One-bit correlator concept for high-resolution speckle imaging: a computer simulation of astronomical observations

摘要

The influence of the atmosphere reduces the angular resolution of long exposures taken with large ground-based telescopes. On the other hand, short exposures contain the complete high-resolution information about the observed object in hidden form. Such short exposures are called speckle interferograms because of their appearance. The hidden object information can be deconvolved from a set of such speckle interferograms by various speckle methods. The speckle masking method can even yield images of the observed object with diffraction-limited resolution. The investigation of the required resolution in dynamic range for the digital recording of the speckle images leads to the simple conclusion: one bit is enough to feasibly detect speckle images for the high- resolution methods.
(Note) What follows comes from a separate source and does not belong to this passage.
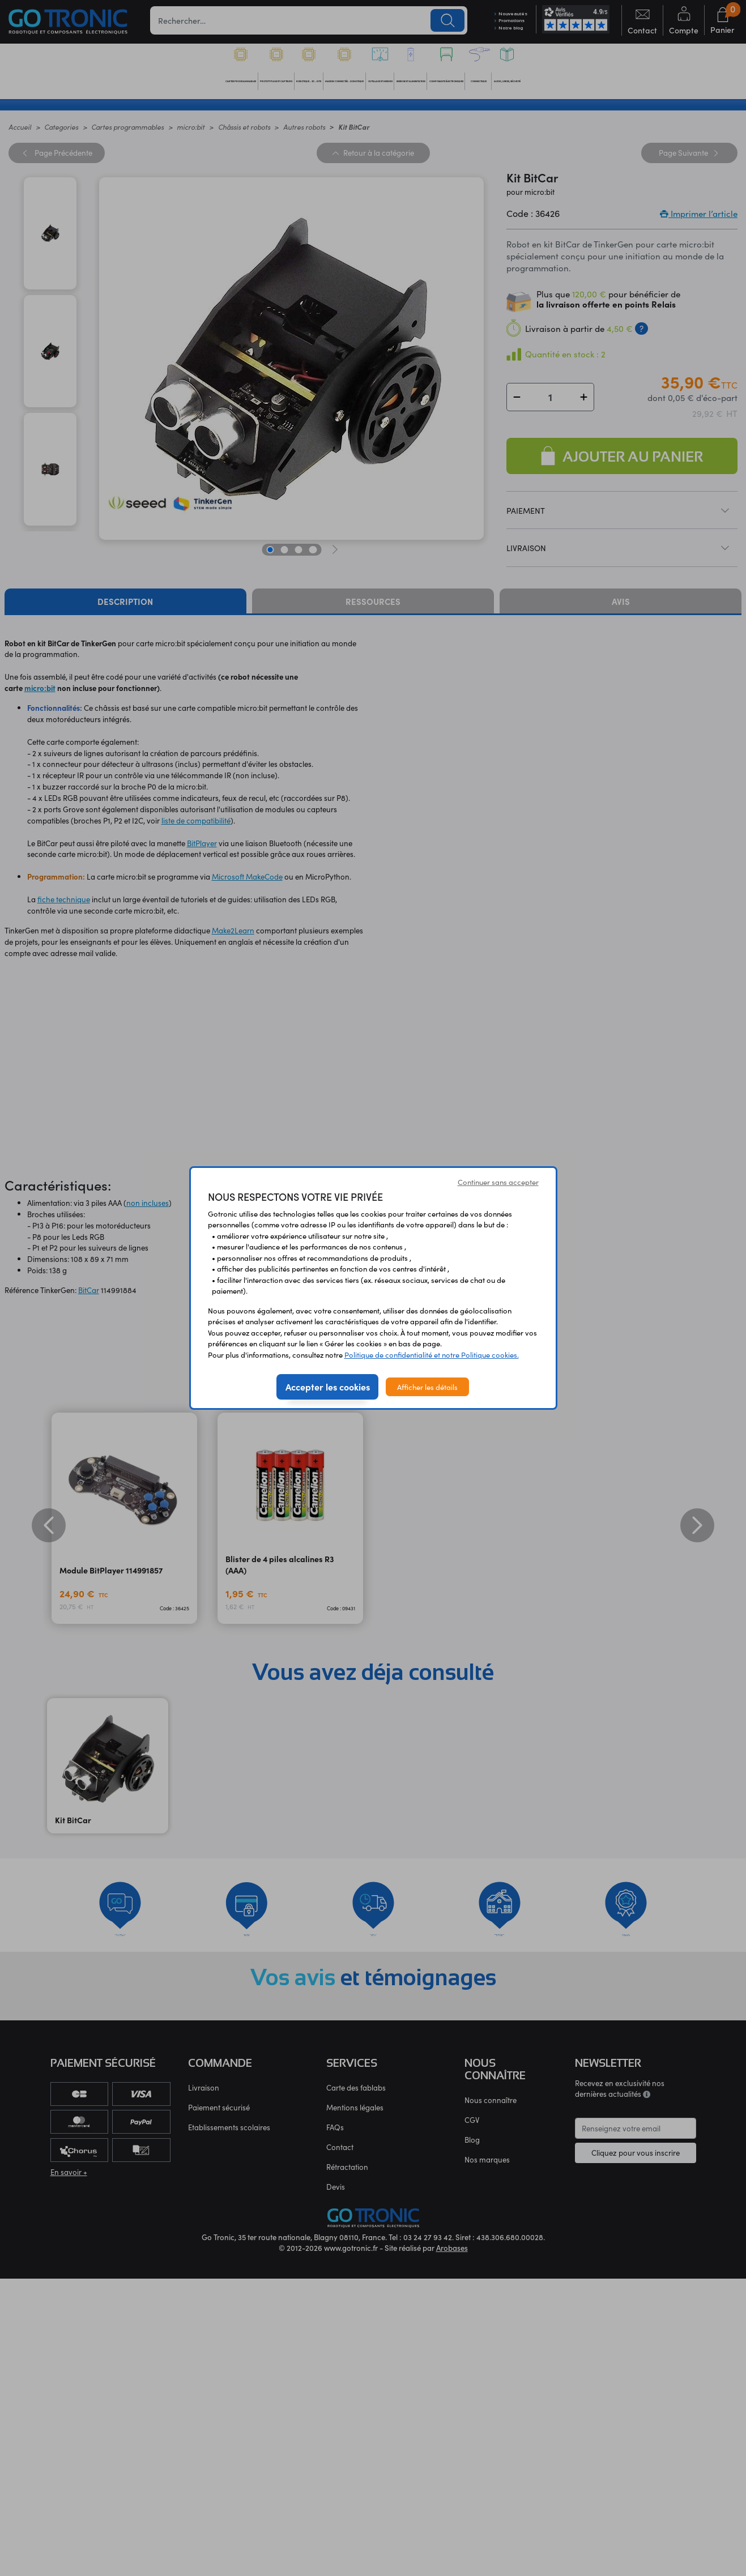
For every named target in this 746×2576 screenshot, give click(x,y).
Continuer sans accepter (498, 1181)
In this article, the applicability of the one-bit detector is investigated in detail. This is done by means of an extensive computer simulation, in which first only a simple object structure - a binary - is used. With the dependence of the image quality obtained by bispectral analysis the useful range of the detection threshold is searched for. In these experiments the following observational parameters are varied: the seeing conditions, the separation and the magnitude difference of the binary. Next, the influence of detector noise and of photon noise is considered. Finally, the simulation of the observation of a NGC 3603-like star cluster is performed. This experiment, in which all disturbing effects are included simultaneously, shows clearly the applicability of the one-bit detector to speckle imaging of more complex objects. The advantages for building and using such a detector motivate the transfer of the concept of one-bit correlation - the correlation of interferometric data detected with a dynamic range of only one bit - from astronomical radio interferometry to speckle observations.